MY WIFE Amarilis with our baby Isabella on the way....Due Step. 26th











Front View of the NMZ with all the mods










Back view










My 03' Yamaha 9.9hp 2-stroke (soon tuned up to 15hp)











TSG's Slim ProFile JackPlate and TSG Trim Tabs

TomC is the best!!!!!!!!











Back View of the NMZ











*Mods are coming soon:*

Carbon Marine Tiller Piller, Casting Piller and (can't tell u this one) ;D

Power Tech Stainless Steel Prop

too many list to go on!

ok.....I'm done I'm going to get a bheer [smiley=1-beer-german.gif]


----------



## MATT (Apr 30, 2007)

Looks very nice blake, I like the noe also....


----------



## noeettica (Sep 23, 2007)

Ahhh glasshoppah ... I can see an LT25 in your future ... 

Dave


----------



## tom_in_orl (Dec 9, 2006)

Boat looks good. Now go take care of mom and the baby.


----------



## litlblusrn4bigred (Jan 8, 2007)

> Ahhh  glasshoppah ... I can see an LT25 in your future  ...
> 
> Dave



Hey blake....didnt you just sell your lt25..................why was that? :-?

It was a nice one too.


----------



## deerfly (Mar 10, 2007)

looks like you haven't been fishing "all" the time.  
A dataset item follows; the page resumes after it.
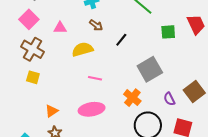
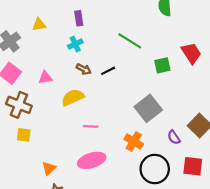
black line: (121, 40) -> (108, 71), moved, turned 32

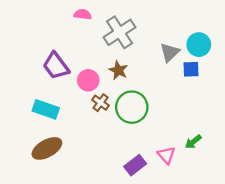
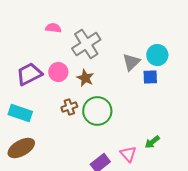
purple trapezoid: (56, 66) -> (29, 74), turned 100
pink circle: (88, 80) -> (58, 72), moved
brown cross: (101, 103) -> (69, 107), turned 35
Congrats on the baby, nmz is setup nice too.


----------



## Un-shore (Sep 27, 2007)

> *looks like you haven't been fishing "all" the time.*
> 
> Congrats on the baby, nmz is setup nice too.


 [smiley=1-lmao.gif]

Define "fishing"!   or maybe out of respect we shouldn't


----------



## Flyline (Mar 3, 2008)

> > Ahhh  glasshoppah ... I can see an LT25 in your future  ...
> >
> > Dave
> 
> ...


decided to get rid of it because didnt use it at all for last 4 months in Blairsville, Ga and need room for the baby and use my NMZ more often. when my little one grows up then I'm going to give her my NMZ and I'm getting a bigger gheenoe in near future 


*Posted by: deerfly Posted on: Today at 05:12:22 
looks like you haven't been fishing "all" the time.  

Congrats on the baby, nmz is setup nice too.   *

I haven't....... ;D and now my little one is time I need to focus when my baby girl comes 

*thanks Guys!!!!!!!*


----------



## fishgazam (Dec 12, 2006)

Sept 26th.......thats my b-day,

Name him FISHGAZAM,

at least the middle name

oh hes a she..... quess that wont work 

AC


----------



## Kemo (Jun 22, 2008)

I think FISHGAZAM is OK. As she gets older, it'll be worth the expression on the faces of the teachers and the passport people. My brother's first name is Desbert, and his middle name is Jewrell. Well, at least no one else will have that name.


----------